If you've got a user to query, you can do this properly. You usually want
to know a user's timezone for output purposes. Usually a geographical
civil timezone, and you *do* want to distinguish America/Denver from
America/Phoenix. The zone.tab file provides a convenient structure
for this, based on contemporary political geography. You end up with
a dialogue going something like "what continent are you in?" "Asia"
"which of these countries?" "Japan" "right, you'll be wanting Asia/Tokyo".
Countries with multiple timezones get an additional question, "is that
east or west Uzbekistan?". tzselect.ksh in the tz distribution implements
this system in a simple way. Some refinements are possible, such as
displaying the current time (and abbreviation) in each candidate zone.
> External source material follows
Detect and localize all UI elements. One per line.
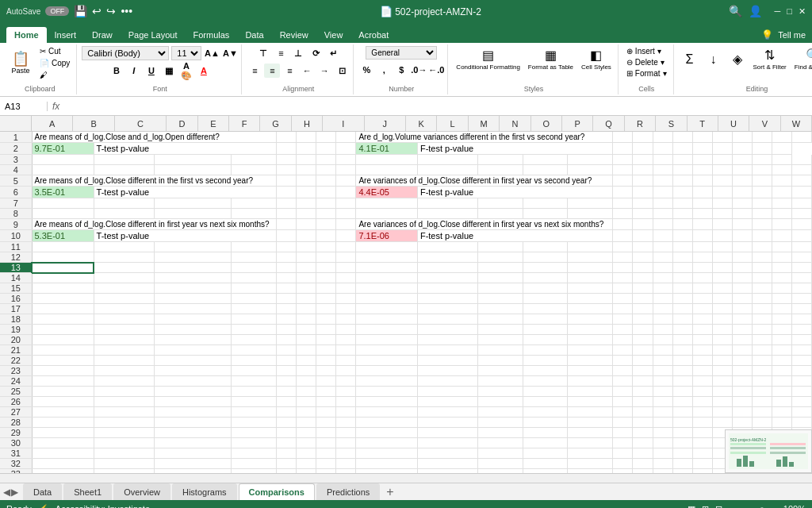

If, bizarrely, you've got "JST" from a user, and then want to ask
to disambiguate (or confirm) it, that'll be a much shorter line of
questioning. Use the index discussed above to get a list of candidate
geographical zones, and then show them to the user (possibly using the
descriptions from zone.tab, though they don't cover all zones in the
database, this isn't what they're for), and ask the user to pick one.
Here's a very crude version of this type of search:
$ for TZ in $(comm -23 \
=(grep -wl JST /usr/share/zoneinfo/posix/**/*(.) | \
sed 's,.*posix/,,' | sort) \
=(grep '^Link' ~/tmp/tz/* | awk '{print $3}' | sort)); do
date +'%a %H:%M %Z%t'$TZ;
done
Thu 20:31 TLT Asia/Dili
Thu 19:31 HKT Asia/Hong_Kong
Thu 18:31 WIT Asia/Jakarta
Thu 19:31 MYT Asia/Kuala_Lumpur
Thu 19:31 MYT Asia/Kuching
Thu 19:31 CIT Asia/Makassar
Thu 19:31 PHT Asia/Manila
Thu 18:31 WIT Asia/Pontianak
Thu 18:01 MMT Asia/Rangoon
Thu 22:31 SAKT Asia/Sakhalin
Thu 19:31 SGT Asia/Singapore
Thu 20:31 JST Asia/Tokyo
Thu 23:31 NRT Pacific/Nauru
Obviously, grep is just turning up every zone that has ever used "JST"
at all, possibly with some false positives. You can do better by
properly parsing the tzfiles. You can limit to zones that have used
the abbreviation recently, and so on.
>What if your application shouldn't interact to convert to
>local time display?
It'll still need some kind of input to determine which timezone to use.
A zone abbreviation is a rather unlikely form of such input. If you
can't get an explicit zone name input then you'll have to guess to some
extent, of course. GeoIP will give you a decent guess.